Advanced Distributed System Design with Udi Dahan — Part 2 — Setting the Stage

You can find part 1 of this series here.

I can say for sure that the course has lived up to its reputation so far.  I can also say that Udi is well prepared and practiced.  As expected, he had mastery of the material.  However, unlike some technical presenters, his presentation was very polished.   The material was broken into units that run about an hour and a quarter so we got breaks on a regular basis.  He built a time and place for questions into his presentation and answered them well.  His slides weren’t much to look at, but the information behind them was very good.  He used a whiteboard to illustrate some concepts.  At times, he also asked questions to engage the audience and used their answers to lead into his next point.   The pace was just a little slow for me at times, but that’s because I’ve been practicing some of these architectural ideas myself.  Overall, I would say his pace was a reasonable compromise for the audience.

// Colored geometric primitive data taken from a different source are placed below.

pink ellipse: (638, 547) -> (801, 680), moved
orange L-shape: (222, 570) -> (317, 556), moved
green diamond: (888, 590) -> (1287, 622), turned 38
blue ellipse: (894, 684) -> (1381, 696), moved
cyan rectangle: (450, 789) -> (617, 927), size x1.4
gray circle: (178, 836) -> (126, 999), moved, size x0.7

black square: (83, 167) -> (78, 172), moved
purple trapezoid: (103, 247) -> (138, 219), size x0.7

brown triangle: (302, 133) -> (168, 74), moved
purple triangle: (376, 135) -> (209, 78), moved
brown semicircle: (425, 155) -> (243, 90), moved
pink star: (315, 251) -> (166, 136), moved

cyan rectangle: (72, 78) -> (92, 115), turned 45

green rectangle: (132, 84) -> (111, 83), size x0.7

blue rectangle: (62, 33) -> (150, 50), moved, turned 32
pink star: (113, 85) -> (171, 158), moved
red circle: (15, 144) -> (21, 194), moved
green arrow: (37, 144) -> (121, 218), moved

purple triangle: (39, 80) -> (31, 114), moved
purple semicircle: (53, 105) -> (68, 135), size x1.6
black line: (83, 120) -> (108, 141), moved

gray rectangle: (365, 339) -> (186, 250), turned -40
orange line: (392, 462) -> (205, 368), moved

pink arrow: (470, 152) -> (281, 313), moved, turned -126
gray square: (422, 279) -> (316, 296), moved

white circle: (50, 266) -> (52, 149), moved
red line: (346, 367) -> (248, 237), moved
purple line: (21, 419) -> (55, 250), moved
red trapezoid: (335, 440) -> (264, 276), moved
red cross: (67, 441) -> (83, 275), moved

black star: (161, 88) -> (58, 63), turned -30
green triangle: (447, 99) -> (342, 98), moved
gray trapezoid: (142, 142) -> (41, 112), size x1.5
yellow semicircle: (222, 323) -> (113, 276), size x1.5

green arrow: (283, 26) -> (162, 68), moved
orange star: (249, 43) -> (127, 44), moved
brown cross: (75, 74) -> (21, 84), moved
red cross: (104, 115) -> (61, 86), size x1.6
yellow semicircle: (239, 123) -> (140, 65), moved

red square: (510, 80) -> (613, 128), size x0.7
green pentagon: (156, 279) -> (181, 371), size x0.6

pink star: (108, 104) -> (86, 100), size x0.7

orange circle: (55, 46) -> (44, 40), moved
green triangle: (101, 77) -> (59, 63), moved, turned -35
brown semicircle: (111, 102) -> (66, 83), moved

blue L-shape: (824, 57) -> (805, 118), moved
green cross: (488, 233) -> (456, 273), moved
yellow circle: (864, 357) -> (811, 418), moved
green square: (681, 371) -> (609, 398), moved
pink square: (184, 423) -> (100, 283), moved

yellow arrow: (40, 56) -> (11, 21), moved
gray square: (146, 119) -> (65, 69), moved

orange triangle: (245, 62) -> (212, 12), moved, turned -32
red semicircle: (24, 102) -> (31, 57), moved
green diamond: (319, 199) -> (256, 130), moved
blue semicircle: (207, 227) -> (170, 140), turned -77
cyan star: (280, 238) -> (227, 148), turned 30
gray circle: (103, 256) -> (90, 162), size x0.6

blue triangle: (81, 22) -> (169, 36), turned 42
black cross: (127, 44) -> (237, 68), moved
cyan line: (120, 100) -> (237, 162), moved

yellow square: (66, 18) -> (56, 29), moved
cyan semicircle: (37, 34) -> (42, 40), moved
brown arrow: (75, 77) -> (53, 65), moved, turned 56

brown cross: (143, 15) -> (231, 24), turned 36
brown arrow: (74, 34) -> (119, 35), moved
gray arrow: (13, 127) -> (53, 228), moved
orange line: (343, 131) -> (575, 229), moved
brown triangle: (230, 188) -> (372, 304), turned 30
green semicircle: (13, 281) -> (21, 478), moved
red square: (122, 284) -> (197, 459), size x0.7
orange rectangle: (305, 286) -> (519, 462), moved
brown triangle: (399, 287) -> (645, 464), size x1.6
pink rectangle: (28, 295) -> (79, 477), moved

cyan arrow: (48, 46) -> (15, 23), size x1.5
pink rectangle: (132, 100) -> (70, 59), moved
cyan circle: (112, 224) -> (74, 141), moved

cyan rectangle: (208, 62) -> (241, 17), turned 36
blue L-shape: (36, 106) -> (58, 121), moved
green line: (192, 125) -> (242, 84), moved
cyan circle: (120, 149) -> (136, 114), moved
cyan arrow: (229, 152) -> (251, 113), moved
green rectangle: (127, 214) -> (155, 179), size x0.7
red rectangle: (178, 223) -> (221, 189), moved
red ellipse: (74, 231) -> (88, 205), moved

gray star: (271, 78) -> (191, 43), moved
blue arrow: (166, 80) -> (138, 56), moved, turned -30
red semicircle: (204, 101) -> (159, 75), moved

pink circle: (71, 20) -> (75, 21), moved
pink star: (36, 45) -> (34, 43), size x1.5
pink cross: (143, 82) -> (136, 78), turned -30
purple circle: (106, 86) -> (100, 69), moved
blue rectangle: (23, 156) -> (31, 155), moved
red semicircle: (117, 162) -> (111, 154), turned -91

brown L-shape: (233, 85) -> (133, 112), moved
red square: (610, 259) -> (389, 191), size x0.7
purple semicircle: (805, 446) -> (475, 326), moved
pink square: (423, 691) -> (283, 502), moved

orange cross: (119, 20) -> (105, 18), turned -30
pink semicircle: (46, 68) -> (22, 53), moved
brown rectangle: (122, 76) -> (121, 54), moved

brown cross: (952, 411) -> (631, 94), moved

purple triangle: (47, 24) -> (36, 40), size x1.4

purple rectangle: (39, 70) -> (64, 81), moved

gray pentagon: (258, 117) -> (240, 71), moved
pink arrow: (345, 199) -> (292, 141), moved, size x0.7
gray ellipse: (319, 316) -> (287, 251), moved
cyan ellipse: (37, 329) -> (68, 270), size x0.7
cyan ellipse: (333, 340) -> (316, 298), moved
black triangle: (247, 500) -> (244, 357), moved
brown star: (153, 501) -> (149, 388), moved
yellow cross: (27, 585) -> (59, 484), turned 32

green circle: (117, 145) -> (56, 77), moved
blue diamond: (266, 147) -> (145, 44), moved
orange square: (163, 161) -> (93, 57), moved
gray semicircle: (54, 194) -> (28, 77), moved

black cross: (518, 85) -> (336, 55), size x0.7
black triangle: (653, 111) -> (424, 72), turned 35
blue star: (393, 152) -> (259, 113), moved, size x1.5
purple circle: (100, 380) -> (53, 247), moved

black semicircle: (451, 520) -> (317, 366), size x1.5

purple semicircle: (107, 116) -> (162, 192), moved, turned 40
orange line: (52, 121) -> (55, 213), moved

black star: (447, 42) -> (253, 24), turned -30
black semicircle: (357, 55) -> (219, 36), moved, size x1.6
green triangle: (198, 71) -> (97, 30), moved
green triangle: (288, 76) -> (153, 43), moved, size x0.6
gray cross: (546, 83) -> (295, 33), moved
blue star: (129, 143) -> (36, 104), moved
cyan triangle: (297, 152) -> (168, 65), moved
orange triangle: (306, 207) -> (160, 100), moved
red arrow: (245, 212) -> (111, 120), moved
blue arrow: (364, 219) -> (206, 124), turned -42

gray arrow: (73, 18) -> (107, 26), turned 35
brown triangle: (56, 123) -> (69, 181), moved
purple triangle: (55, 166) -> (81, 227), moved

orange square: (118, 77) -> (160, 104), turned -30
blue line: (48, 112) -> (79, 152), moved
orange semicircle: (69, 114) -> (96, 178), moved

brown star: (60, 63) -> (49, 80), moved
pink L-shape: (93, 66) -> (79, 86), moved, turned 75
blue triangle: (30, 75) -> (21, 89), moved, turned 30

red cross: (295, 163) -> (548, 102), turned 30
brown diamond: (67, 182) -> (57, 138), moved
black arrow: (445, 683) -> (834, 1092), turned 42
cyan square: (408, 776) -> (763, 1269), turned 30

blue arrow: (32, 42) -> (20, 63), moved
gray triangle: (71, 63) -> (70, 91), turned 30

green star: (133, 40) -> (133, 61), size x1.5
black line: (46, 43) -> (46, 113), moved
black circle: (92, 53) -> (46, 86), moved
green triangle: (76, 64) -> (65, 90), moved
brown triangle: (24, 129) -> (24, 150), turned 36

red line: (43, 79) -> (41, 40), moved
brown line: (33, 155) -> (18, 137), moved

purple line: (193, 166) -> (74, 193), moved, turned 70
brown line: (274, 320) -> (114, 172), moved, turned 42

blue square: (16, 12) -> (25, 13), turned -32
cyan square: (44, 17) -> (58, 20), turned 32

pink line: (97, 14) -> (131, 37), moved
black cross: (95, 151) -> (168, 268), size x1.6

For the first half of the day, Udi lead us through the back story.  He started with a module that discussed the ten (actually 11 — computers start counting at zero right?) fallacies of distributed computing.  The first hour or so passed quietly for me.  I know the network isn’t reliable, I know latency is a problem, I know bandwidth is a problem etc.  I’m not saying the material was boring.  There was plenty of interesting detail I didn’t know, like exactly how little bandwidth is actually available on gigabit Ethernet, but none of it made me uncomfortable.

However, when he got to the last fallacy — “Business logic can and should be centralized” — I felt it a little in my gut.  He made the point that code reuse was originally based on the false premise that the best way to improve developer productivity is to reduce the number of lines of code a developer writes.  After all, the design is complete and all programmers have to do is type in the code.  Of course, that is false.  Is code reuse more important than performance or scalability?

He wrapped up the first module by stating a theme I suspect he will repeat: “There is no such thing as a best practice”.  No solution is absolute.  If you optimize to reduce latency, you usually end up using more bandwidth.  If you make code reuse your god, you will end up compromising on other aspects of your system.  You have to find a balance for each situation.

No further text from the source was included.